# [Task prompt]
Please work out how many lines in the records below include the word "Sainte", and reply with that number only.

# [Data for this exercise]
· · · ·

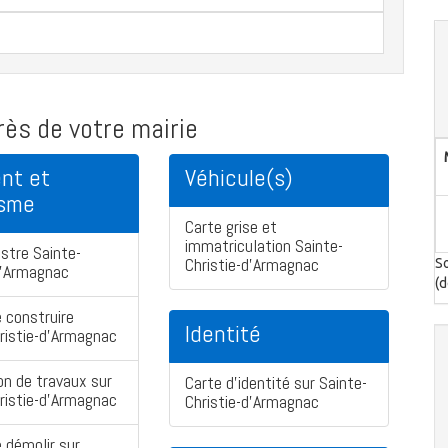
ès de votre mairie
nt et
Véhicule(s)
isme
Carte grise et
immatriculation Sainte-
stre Sainte-
Christie-d'Armagnac
So
d'Armagnac
(d
 construire
Identité
ristie-d'Armagnac
on de travaux sur
Carte d'identité sur Sainte-
ristie-d'Armagnac
Christie-d'Armagnac
 démolir sur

· · · ·

# [Finished task]
3